Sein glänzender Blick überflog die elegante und doch schlichte Kleidung des jungen Mädchens, den knappen lichtgrauen Reiseanzug, den breitgerandeten dunkeln Hut – schick, unglaublich schick! – und blieb dann auf dem Gesicht des „süßen Geschöpfes“ haften. Dies reizende zartrosige Oval, diese vollen weichen Lippen, und solches Haar und solche Augen – die hatte überhaupt kein Mensch weiter auf der Welt! Nur blickten diese Augen verzweifelt unbefangen; überrascht, aber ruhig sahen sie dem Lieutenant geradeswegs ins Gesicht.

„Ich fürchte, ich hatte das Unglück, Sie zu erschrecken, Gnädigste!“ begann Georges, nicht eben geistreich, die Unterhaltung.

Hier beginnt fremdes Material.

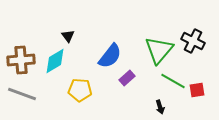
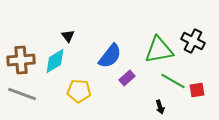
green triangle: rotated 40 degrees clockwise
yellow pentagon: moved 1 px left, 1 px down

„Ich war ein wenig in Gedanken und im Augenblick nicht auf eine Anrede gefaßt – ich bin sonst nicht so schreckhaft!“

„Darf ich fragen, wie es Ihnen in all der Zeit ergangen ist, Baroneß, und welche Veranlassung Sie heute hierher geführt hat? Sie gestatten!“ Damit schlängelte sich Georges um das junge Mädchen herum, so daß er sie zur Rechten hatte, und setzte, wie ganz selbstverständlich, seinen Weg an ihrer Seite fort.

„Danke, Herr von Montrose! Ich bin immer gesund gewesen, seitdem wir einander zum letztenmal begegneten. Heute hatte ich einige Einkäufe für meine kranke Mutter zu erledigen.“

„Und es ist Ihnen auch nicht eine Minute der Gedanke gekommen, bei Ihrem Aufenthalt in St. meine Schwester Clémence zu besuchen, die Sie doch so dringend um diese Gunst gebeten hat?“ fragte der junge Mann in vorwurfsvollem Ton.

Sie sah mit einem freimütigen Blick zu ihm empor. „Wenn ich offen sein soll, nein, Herr von Montrose, mir ist der Gedanke nicht gekommen. Es ist wahr, Ihre Schwester hat mich wiederholt aufgefordert, sie zu besuchen, aber ich glaube nicht, daß sie mein Erscheinen wirklich als eine ‚Gunst‘, wie Sie sich soeben freundlich ausdrückten, empfinden würde. Sie hat geglaubt, mir eine schuldige Höflichkeit erweisen zu müssen, als sie mich einlud, weiter nichts, und ich habe es gleichfalls als nichts anderes aufgefaßt.“

„Sie glauben nicht, meine Gnädigste, daß Sie jemals mit Clémence Freundschaft schließen könnten?“

„Das läßt sich nicht vorherbestimmen. Aber so, wie ich unsere Naturen bis jetzt beurteile, glaube ich allerdings nicht, daß Ihre Schwester und ich uns jemals miteinander befreunden werden!“

„Das ist wahrhaft niederschmetternd für mich!“ So ehrlich überzeugt klang das, so sprechend blickten des Lieutenants Augen dabei, daß Ilse lächeln mußte. Die Gegenwart dieses Mannes legte ihr nicht den mindesten Zwang auf, sie fühlte sich ganz frei in seiner Nähe – nichts in seinem Aussehen, seinem Benehmen, seiner Stimme erinnerte daran, daß er seines Vaters Sohn war.

„Wie geht es Ihrer Schwester?“ fragte sie freundlich.